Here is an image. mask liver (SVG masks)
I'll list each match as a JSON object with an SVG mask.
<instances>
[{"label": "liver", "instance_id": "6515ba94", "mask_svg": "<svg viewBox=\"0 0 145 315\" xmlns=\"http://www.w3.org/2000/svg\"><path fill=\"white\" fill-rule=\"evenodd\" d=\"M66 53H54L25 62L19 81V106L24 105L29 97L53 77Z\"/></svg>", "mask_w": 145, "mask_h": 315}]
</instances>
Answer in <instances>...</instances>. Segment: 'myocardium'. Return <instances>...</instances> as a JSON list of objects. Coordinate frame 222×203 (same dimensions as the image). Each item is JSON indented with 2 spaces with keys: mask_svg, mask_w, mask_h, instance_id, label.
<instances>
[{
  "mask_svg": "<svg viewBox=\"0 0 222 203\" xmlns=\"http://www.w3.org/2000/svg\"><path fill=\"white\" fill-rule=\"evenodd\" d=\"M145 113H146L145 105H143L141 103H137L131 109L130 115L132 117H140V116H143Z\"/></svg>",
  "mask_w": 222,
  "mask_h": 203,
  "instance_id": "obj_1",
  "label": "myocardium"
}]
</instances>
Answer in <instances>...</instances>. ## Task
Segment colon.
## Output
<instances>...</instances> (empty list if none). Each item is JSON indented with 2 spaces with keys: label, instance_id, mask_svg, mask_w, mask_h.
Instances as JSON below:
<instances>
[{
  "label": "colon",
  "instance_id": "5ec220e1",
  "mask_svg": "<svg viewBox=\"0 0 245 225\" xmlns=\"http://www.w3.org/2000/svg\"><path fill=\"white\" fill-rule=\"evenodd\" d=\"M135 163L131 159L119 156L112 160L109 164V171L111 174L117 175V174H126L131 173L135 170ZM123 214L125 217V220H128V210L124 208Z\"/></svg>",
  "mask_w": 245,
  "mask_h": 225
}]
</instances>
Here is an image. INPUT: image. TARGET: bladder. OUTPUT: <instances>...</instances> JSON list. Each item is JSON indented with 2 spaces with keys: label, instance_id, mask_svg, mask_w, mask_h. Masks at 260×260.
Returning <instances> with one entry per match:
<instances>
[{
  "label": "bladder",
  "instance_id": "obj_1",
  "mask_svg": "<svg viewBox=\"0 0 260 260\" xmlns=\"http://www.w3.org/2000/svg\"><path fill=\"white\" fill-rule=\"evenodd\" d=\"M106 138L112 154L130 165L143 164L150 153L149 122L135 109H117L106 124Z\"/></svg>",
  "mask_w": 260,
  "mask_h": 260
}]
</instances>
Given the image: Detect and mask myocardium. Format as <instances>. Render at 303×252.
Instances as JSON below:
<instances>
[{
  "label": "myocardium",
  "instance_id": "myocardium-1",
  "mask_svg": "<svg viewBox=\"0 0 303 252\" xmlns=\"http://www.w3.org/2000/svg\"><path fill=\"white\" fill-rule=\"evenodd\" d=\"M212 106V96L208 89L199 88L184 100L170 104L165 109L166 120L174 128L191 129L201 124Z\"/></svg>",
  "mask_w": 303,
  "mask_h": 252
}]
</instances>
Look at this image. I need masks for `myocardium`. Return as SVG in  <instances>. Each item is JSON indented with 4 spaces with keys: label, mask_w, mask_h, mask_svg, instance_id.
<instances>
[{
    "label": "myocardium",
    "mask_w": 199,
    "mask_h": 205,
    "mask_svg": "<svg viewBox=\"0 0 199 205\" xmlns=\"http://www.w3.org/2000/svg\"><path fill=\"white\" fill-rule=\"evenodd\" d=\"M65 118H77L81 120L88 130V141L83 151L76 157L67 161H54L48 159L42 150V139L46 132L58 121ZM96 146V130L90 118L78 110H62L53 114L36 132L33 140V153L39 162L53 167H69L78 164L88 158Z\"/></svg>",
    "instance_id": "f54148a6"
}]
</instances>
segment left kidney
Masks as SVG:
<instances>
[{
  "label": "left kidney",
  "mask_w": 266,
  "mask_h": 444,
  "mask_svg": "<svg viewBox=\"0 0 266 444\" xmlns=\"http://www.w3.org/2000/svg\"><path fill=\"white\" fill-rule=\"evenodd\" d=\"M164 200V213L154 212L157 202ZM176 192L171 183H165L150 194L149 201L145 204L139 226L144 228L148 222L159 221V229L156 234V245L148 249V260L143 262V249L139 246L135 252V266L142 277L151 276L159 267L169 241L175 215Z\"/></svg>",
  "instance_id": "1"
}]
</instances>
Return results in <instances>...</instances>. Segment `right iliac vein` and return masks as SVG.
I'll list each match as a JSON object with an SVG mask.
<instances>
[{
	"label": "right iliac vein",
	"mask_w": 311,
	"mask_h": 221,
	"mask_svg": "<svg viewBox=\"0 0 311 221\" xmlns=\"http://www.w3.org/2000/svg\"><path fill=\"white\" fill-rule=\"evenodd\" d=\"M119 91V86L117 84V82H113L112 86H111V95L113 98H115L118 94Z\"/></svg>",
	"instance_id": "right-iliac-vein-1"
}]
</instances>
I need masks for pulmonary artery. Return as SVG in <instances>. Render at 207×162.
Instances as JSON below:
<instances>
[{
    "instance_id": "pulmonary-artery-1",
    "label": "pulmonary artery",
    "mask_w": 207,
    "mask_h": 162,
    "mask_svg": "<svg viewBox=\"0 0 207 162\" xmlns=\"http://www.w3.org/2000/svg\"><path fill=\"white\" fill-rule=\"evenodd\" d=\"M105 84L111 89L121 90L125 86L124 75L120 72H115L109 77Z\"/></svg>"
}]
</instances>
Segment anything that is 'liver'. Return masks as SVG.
+ + +
Your assignment
Your answer should be the full listing, copied exactly.

Result for this task
Here is an image. mask liver (SVG masks)
I'll list each match as a JSON object with an SVG mask.
<instances>
[{"label": "liver", "instance_id": "6515ba94", "mask_svg": "<svg viewBox=\"0 0 145 315\" xmlns=\"http://www.w3.org/2000/svg\"><path fill=\"white\" fill-rule=\"evenodd\" d=\"M66 53H54L25 62L19 81V106L24 105L29 97L53 77Z\"/></svg>", "mask_w": 145, "mask_h": 315}]
</instances>
Answer in <instances>...</instances>. Segment: 'myocardium'. Return <instances>...</instances> as a JSON list of objects. Coordinate frame 222×203 (same dimensions as the image). Each item is JSON indented with 2 spaces with keys: mask_svg, mask_w, mask_h, instance_id, label.
<instances>
[{
  "mask_svg": "<svg viewBox=\"0 0 222 203\" xmlns=\"http://www.w3.org/2000/svg\"><path fill=\"white\" fill-rule=\"evenodd\" d=\"M145 113H146L145 105H143L141 103H137L131 109L130 115L132 117H140V116H143Z\"/></svg>",
  "mask_w": 222,
  "mask_h": 203,
  "instance_id": "obj_1",
  "label": "myocardium"
}]
</instances>
Answer in <instances>...</instances>. ## Task
Segment colon.
## Output
<instances>...</instances> (empty list if none). Each item is JSON indented with 2 spaces with keys: label, instance_id, mask_svg, mask_w, mask_h.
Instances as JSON below:
<instances>
[{
  "label": "colon",
  "instance_id": "5ec220e1",
  "mask_svg": "<svg viewBox=\"0 0 245 225\" xmlns=\"http://www.w3.org/2000/svg\"><path fill=\"white\" fill-rule=\"evenodd\" d=\"M135 163L131 159L119 156L112 160L109 164V171L111 174L117 175V174H126L131 173L135 170ZM123 214L125 217V220H128V210L124 208Z\"/></svg>",
  "mask_w": 245,
  "mask_h": 225
}]
</instances>
Here is an image. INPUT: image. TARGET: bladder. OUTPUT: <instances>...</instances> JSON list. Each item is JSON indented with 2 spaces with keys: label, instance_id, mask_svg, mask_w, mask_h. Masks at 260×260.
Returning <instances> with one entry per match:
<instances>
[{
  "label": "bladder",
  "instance_id": "obj_1",
  "mask_svg": "<svg viewBox=\"0 0 260 260\" xmlns=\"http://www.w3.org/2000/svg\"><path fill=\"white\" fill-rule=\"evenodd\" d=\"M106 138L112 154L130 165L143 164L150 153L149 122L135 109H117L106 124Z\"/></svg>",
  "mask_w": 260,
  "mask_h": 260
}]
</instances>
Given the image: Detect and mask myocardium. Format as <instances>. Render at 303×252.
Instances as JSON below:
<instances>
[{
  "label": "myocardium",
  "instance_id": "myocardium-1",
  "mask_svg": "<svg viewBox=\"0 0 303 252\" xmlns=\"http://www.w3.org/2000/svg\"><path fill=\"white\" fill-rule=\"evenodd\" d=\"M212 106V96L208 89L199 88L184 100L170 104L165 109L166 120L174 128L191 129L201 124Z\"/></svg>",
  "mask_w": 303,
  "mask_h": 252
}]
</instances>
Look at this image. I need masks for `myocardium`. Return as SVG in  <instances>. Each item is JSON indented with 4 spaces with keys: label, mask_w, mask_h, mask_svg, instance_id.
<instances>
[{
    "label": "myocardium",
    "mask_w": 199,
    "mask_h": 205,
    "mask_svg": "<svg viewBox=\"0 0 199 205\" xmlns=\"http://www.w3.org/2000/svg\"><path fill=\"white\" fill-rule=\"evenodd\" d=\"M65 118H77L81 120L88 130V141L83 151L76 157L67 161H54L48 159L42 150V139L46 132L58 121ZM96 146V130L90 118L78 110H62L53 114L36 132L33 140V153L39 162L53 167H69L78 164L88 158Z\"/></svg>",
    "instance_id": "f54148a6"
}]
</instances>
segment left kidney
Masks as SVG:
<instances>
[{
  "label": "left kidney",
  "mask_w": 266,
  "mask_h": 444,
  "mask_svg": "<svg viewBox=\"0 0 266 444\" xmlns=\"http://www.w3.org/2000/svg\"><path fill=\"white\" fill-rule=\"evenodd\" d=\"M164 200V213L154 212L157 202ZM176 192L171 183H165L150 194L149 201L145 204L139 226L144 228L148 222L159 221V229L156 234V245L148 249V260L143 262V249L139 246L135 252V266L142 277L151 276L159 267L169 241L175 215Z\"/></svg>",
  "instance_id": "1"
}]
</instances>
Return results in <instances>...</instances>. Segment `right iliac vein` and return masks as SVG.
I'll list each match as a JSON object with an SVG mask.
<instances>
[{
	"label": "right iliac vein",
	"mask_w": 311,
	"mask_h": 221,
	"mask_svg": "<svg viewBox=\"0 0 311 221\" xmlns=\"http://www.w3.org/2000/svg\"><path fill=\"white\" fill-rule=\"evenodd\" d=\"M119 91V86L117 84V82H113L112 86H111V95L113 98H115L118 94Z\"/></svg>",
	"instance_id": "right-iliac-vein-1"
}]
</instances>
I need masks for pulmonary artery. Return as SVG in <instances>. Render at 207×162.
Instances as JSON below:
<instances>
[{
    "instance_id": "pulmonary-artery-1",
    "label": "pulmonary artery",
    "mask_w": 207,
    "mask_h": 162,
    "mask_svg": "<svg viewBox=\"0 0 207 162\" xmlns=\"http://www.w3.org/2000/svg\"><path fill=\"white\" fill-rule=\"evenodd\" d=\"M105 84L111 89L121 90L125 86L124 75L120 72H115L109 77Z\"/></svg>"
}]
</instances>
Segment anything that is 'liver'. Return masks as SVG.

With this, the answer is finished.